Illegal logging and the "timber mafia" in Pakistan have already had a devastating toll on people, wildlife and the climate, but it appears that Pakistanis are not willing to take this destruction lying down.
Some Pakistanis have already set the world record for actual treehugging, while one Pakistani soldier planed over 20,000 trees in a single day. Now Al Jazeera reports that the government of one northern province of Pakistan is embarking on a huge, $150 million reforestation effort that will plant up to 1 billion trees within the next four years.
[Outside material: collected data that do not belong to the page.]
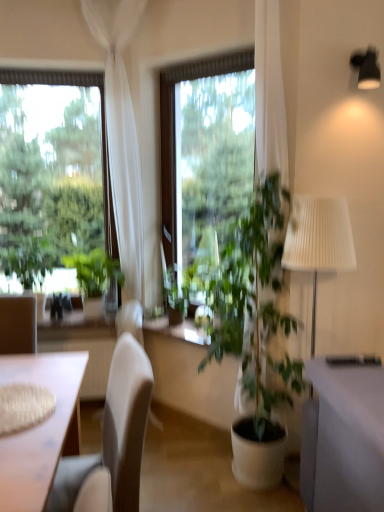 Question: Looking at their shapes, would you say green leafy plant at left, placed as the second houseplant when sorted from right to left, is wider or thinner than green leafy plant at center, the second houseplant positioned from the left?

Choices:
 (A) wide
 (B) thin

Answer: (A)

Question: Is green leafy plant at left, placed as the second houseplant when sorted from right to left, bigger or smaller than green leafy plant at center, the second houseplant positioned from the left?

Choices:
 (A) big
 (B) small

Answer: (A)

Question: Estimate the real-world distances between objects in this image. Which object is closer to the white fabric chair at left?

Choices:
 (A) transparent glass window at left, the 1th window when ordered from left to right
 (B) green leafy plant at left, placed as the second houseplant when sorted from right to left
 (C) transparent glass window at center, the 1th window in the right-to-left sequence
 (D) green leafy plant at left
 (E) white sheer curtain at left

Answer: (B)

Question: Based on their relative distances, which object is farther from the green leafy plant at left?

Choices:
 (A) transparent glass window at center, the 1th window in the right-to-left sequence
 (B) transparent glass window at left, the 1th window when ordered from left to right
 (C) white sheer curtain at left
 (D) green leafy plant at center, the second houseplant positioned from the left
 (E) green leafy plant at left, placed as the second houseplant when sorted from right to left

Answer: (A) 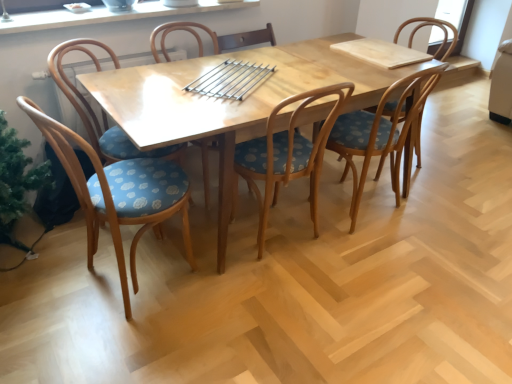 This screenshot has width=512, height=384. Find the location of `vacant area located to the right-hand side of wooden chair with blue polka dot seat cushion at center, the 2th chair when ordered from right to left`. vacant area located to the right-hand side of wooden chair with blue polka dot seat cushion at center, the 2th chair when ordered from right to left is located at coordinates (444, 212). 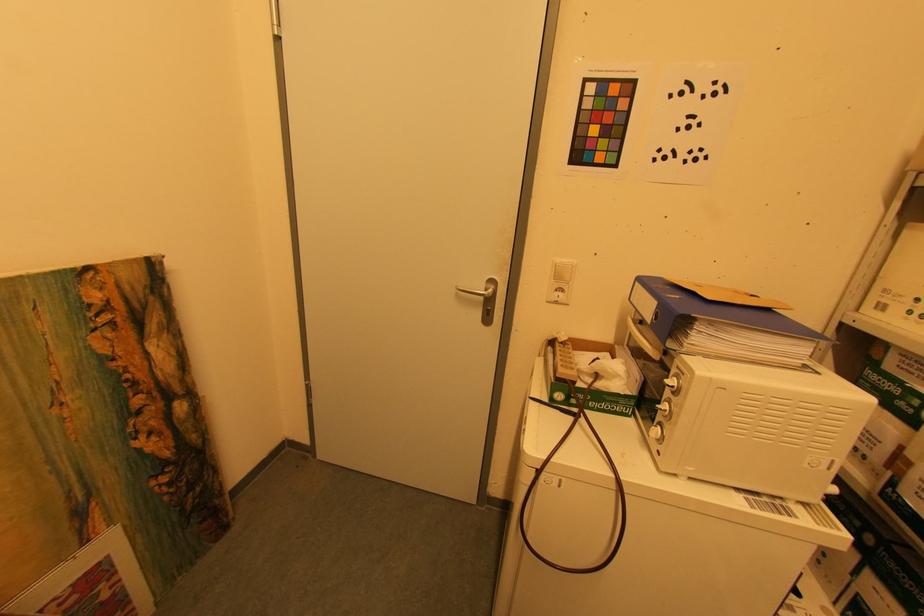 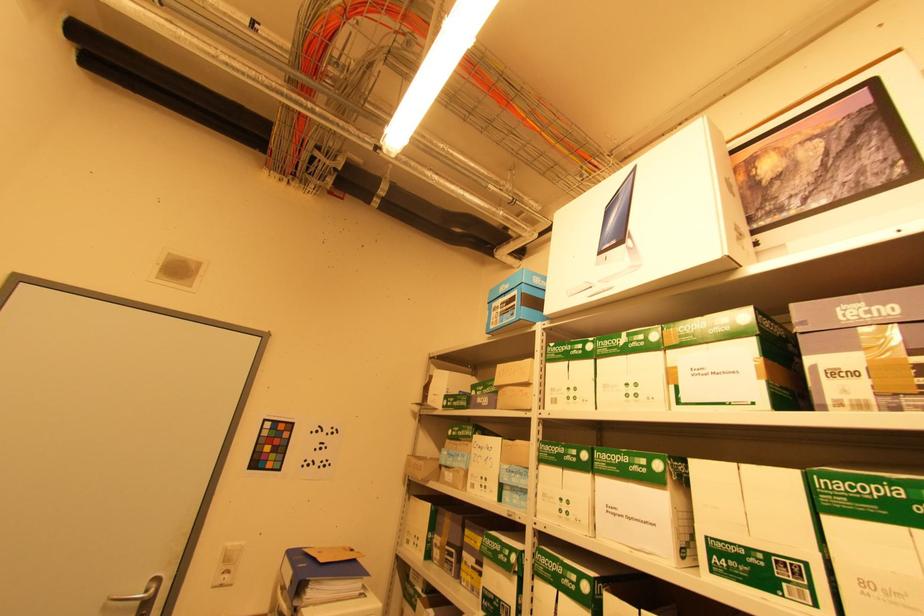 Based on the continuous images, in which direction is the camera rotating?

The camera rotated toward right-up.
Of course, not all tree planting projects are created equal—and the Al Jazeera piece is a little short on details—so we must hope that efforts in the Khyber Pakhtunkwa province are focused on biodiverse forests, not monoculture timber plantations. (If anyone has more details of the scheme, we'd love to hear more.) Still, it's a promising sign that governments are beginning to put serious resources aside to invest in natural capital.
And Khyber Pakhtunkwa is by no means alone. Vast areas of Ethiopia have made dramatic progress in re-greening once denuded hillsides and Pakistan's neighbor, India, has also made pledges to plant 2 billion trees along its highways.
With corporations like Apple also investing heavily in more sustainable forestry, I am hopeful that we might start reversing global forest loss and putting some carbon back in the soil where it belongs.